The author argued in section "weirdness 1" that the phylogentic tree implies the omicron strain is directly related to an ancestor genome from Spring 2020. I have the following concerns:
the tree is based on https://nextstrain.org/ , a database initially introduced in 2018 [1]. This is a great data source. However, for COVID, nextstrain naturally bias towards the more viable biosamples. In other words, COVID strains in wild animals such are going to be underrepresented, if represented at all. And if so, the large sequence divergence is surprising but not a direct indication of lab leak. The author can supply with a rough overview of sequencing sources of nextstrain to counter this. Or better, it would be good if the author can compare with, or cite existing literatures, phylogenetic trees of other epidemics and demonstrate that the sequence divergence is much larger than what we would expect from wild animal reservoir.
"weirdness 2" has a stand, but it should be accompanied by silent/functional mutation ratios in other COVID strains since synonomous mutation could be not entirely silent if translation efficiency is affected (correct me if I'm wrong).
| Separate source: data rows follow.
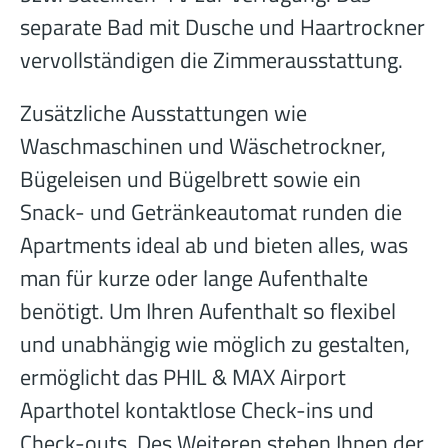
separate Bad mit Dusche und Haartrockner
vervollständigen die Zimmerausstattung.
Zusätzliche Ausstattungen wie
Waschmaschinen und Wäschetrockner,
Bügeleisen und Bügelbrett sowie ein
Snack- und Getränkeautomat runden die
Apartments ideal ab und bieten alles, was
man für kurze oder lange Aufenthalte
benötigt. Um Ihren Aufenthalt so flexibel
und unabhängig wie möglich zu gestalten,
ermöglicht das PHIL & MAX Airport
Aparthotel kontaktlose Check-ins und
Check-outs. Des Weiteren stehen Ihnen der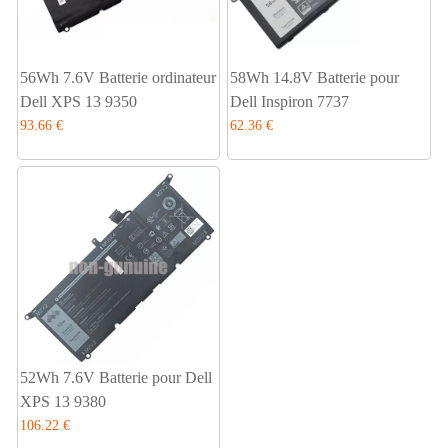
56Wh 7.6V Batterie ordinateur
58Wh 14.8V Batterie pour
Dell XPS 13 9350
Dell Inspiron 7737
93.66 €
62.36 €
52Wh 7.6V Batterie pour Dell
XPS 13 9380
106.22 €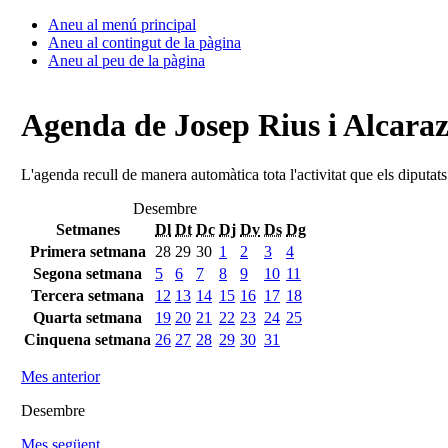
Aneu al menú principal
Aneu al contingut de la pàgina
Aneu al peu de la pàgina
Agenda de Josep Rius i Alcara
L'agenda recull de manera automàtica tota l'activitat que els diputat
Desembre
Setmanes
Dl
Dt
Dc
Dj
Dv
Ds
Dg
Primera setmana
28
29
30
1
2
3
4
Segona setmana
5
6
7
8
9
10
11
Tercera setmana
12
13
14
15
16
17
18
Quarta setmana
19
20
21
22
23
24
25
Cinquena setmana
26
27
28
29
30
31
Mes anterior
Desembre
Mes següent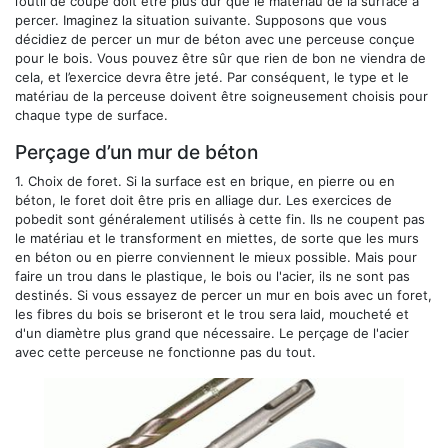
l’outil de coupe doit être plus dur que le matériau de la surface à
percer. Imaginez la situation suivante. Supposons que vous
décidiez de percer un mur de béton avec une perceuse conçue
pour le bois. Vous pouvez être sûr que rien de bon ne viendra de
cela, et l’exercice devra être jeté. Par conséquent, le type et le
matériau de la perceuse doivent être soigneusement choisis pour
chaque type de surface.
Perçage d’un mur de béton
1.
Choix de foret.
Si la surface est en brique, en pierre ou en
béton, le foret doit être pris en alliage dur. Les exercices de
pobedit sont généralement utilisés à cette fin. Ils ne coupent pas
le matériau et le transforment en miettes, de sorte que les murs
en béton ou en pierre conviennent le mieux possible. Mais pour
faire un trou dans le plastique, le bois ou l'acier, ils ne sont pas
destinés. Si vous essayez de percer un mur en bois avec un foret,
les fibres du bois se briseront et le trou sera laid, moucheté et
d'un diamètre plus grand que nécessaire. Le perçage de l'acier
avec cette perceuse ne fonctionne pas du tout.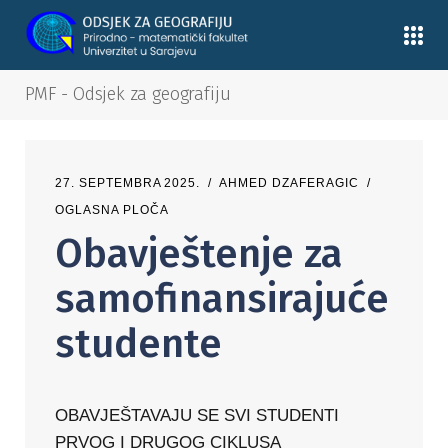
PMF - Odsjek za geografiju
27. SEPTEMBRA 2025.
AHMED DZAFERAGIC
OGLASNA PLOČA
Obavještenje za
samofinansirajuće
studente
OBAVJEŠTAVAJU SE SVI STUDENTI
PRVOG I DRUGOG CIKLUSA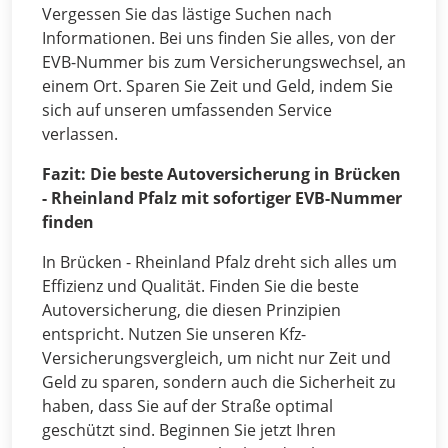
Vergessen Sie das lästige Suchen nach
Informationen. Bei uns finden Sie alles, von der
EVB-Nummer bis zum Versicherungswechsel, an
einem Ort. Sparen Sie Zeit und Geld, indem Sie
sich auf unseren umfassenden Service
verlassen.
Fazit: Die beste Autoversicherung in Brücken
- Rheinland Pfalz mit sofortiger EVB-Nummer
finden
In Brücken - Rheinland Pfalz dreht sich alles um
Effizienz und Qualität. Finden Sie die beste
Autoversicherung, die diesen Prinzipien
entspricht. Nutzen Sie unseren Kfz-
Versicherungsvergleich, um nicht nur Zeit und
Geld zu sparen, sondern auch die Sicherheit zu
haben, dass Sie auf der Straße optimal
geschützt sind. Beginnen Sie jetzt Ihren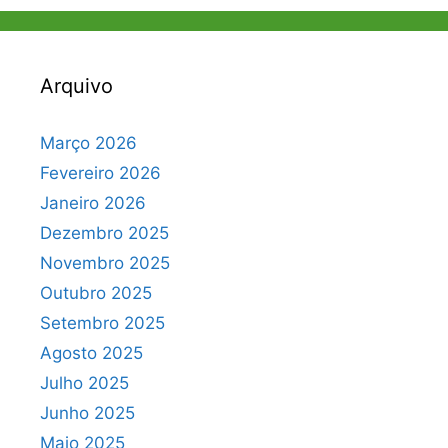
Arquivo
Março 2026
Fevereiro 2026
Janeiro 2026
Dezembro 2025
Novembro 2025
Outubro 2025
Setembro 2025
Agosto 2025
Julho 2025
Junho 2025
Maio 2025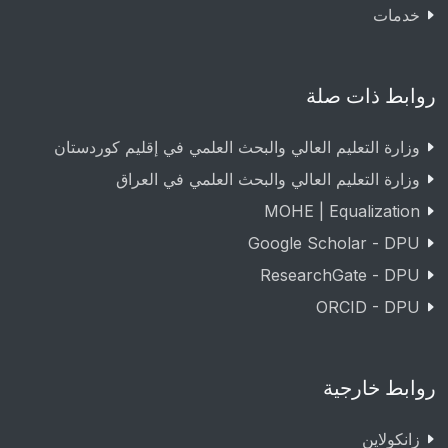
خدمات
روابط ذات صلة
وزارة التعليم العالي والبحث العلمي في إقليم كوردستان
وزارة التعليم العالي والبحث العلمي في العراق
MOHE | Equalization
Google Scholar - DPU
ResearchGate - DPU
ORCID - DPU
روابط خارجية
زانکولاین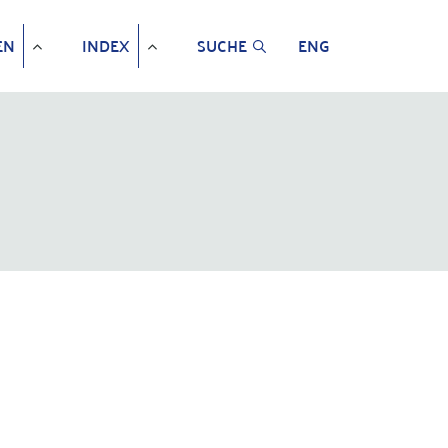
EN
INDEX
SUCHE
ENG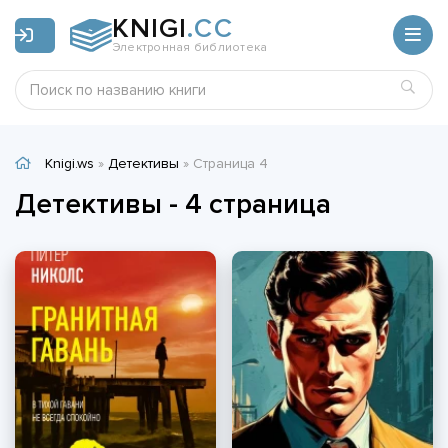
KNIGI
.CC
Электронная библиотека
Knigi.ws
»
Детективы
» Страница 4
Детективы - 4 страница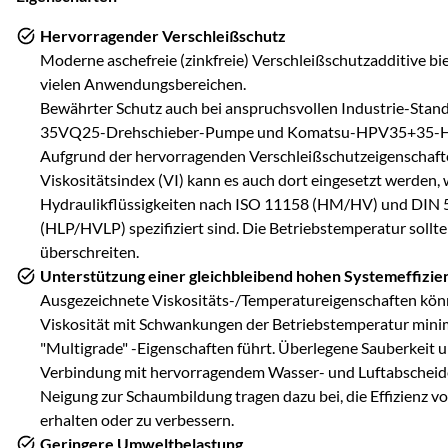
Hervorragender Verschleißschutz
Moderne aschefreie (zinkfreie) Verschleißschutzadditive bi
vielen Anwendungsbereichen.
Bewährter Schutz auch bei anspruchsvollen Industrie-Stan
35VQ25-Drehschieber-Pumpe und Komatsu-HPV35+35-H
Aufgrund der hervorragenden Verschleißschutzeigenschaf
Viskositätsindex (VI) kann es auch dort eingesetzt werden,
Hydraulikflüssigkeiten nach ISO 11158 (HM/HV) und DIN 51
(HLP/HVLP) spezifiziert sind. Die Betriebstemperatur sollte
überschreiten.
Unterstützung einer gleichbleibend hohen Systemeffizie
Ausgezeichnete Viskositäts-/Temperatureigenschaften kön
Viskosität mit Schwankungen der Betriebstemperatur minim
"Multigrade" -Eigenschaften führt. Überlegene Sauberkeit un
Verbindung mit hervorragendem Wasser- und Luftabscheid
Neigung zur Schaumbildung tragen dazu bei, die Effizienz 
erhalten oder zu verbessern.
Geringere Umweltbelastung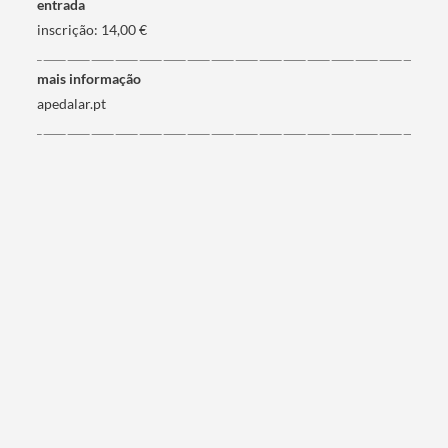
entrada
inscrição: 14,00 €
mais informação
apedalar.pt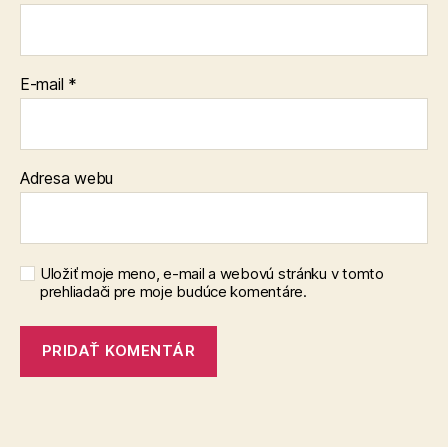
E-mail
*
Adresa webu
Uložiť moje meno, e-mail a webovú stránku v tomto
prehliadači pre moje budúce komentáre.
Briefly on one other point, "weirdly it's exactly mice, not other animals": we use mice as lab animals for a reason. They are somewhat similar to human in terms of physiology. Therefore we can expect that they could be more prone to COVID infection, aren't we?
editted to add one more sentence: from a peer review aspect, this blog is beyond terrible and I'd probably have 10 major conerns listed if it comes in as a PR.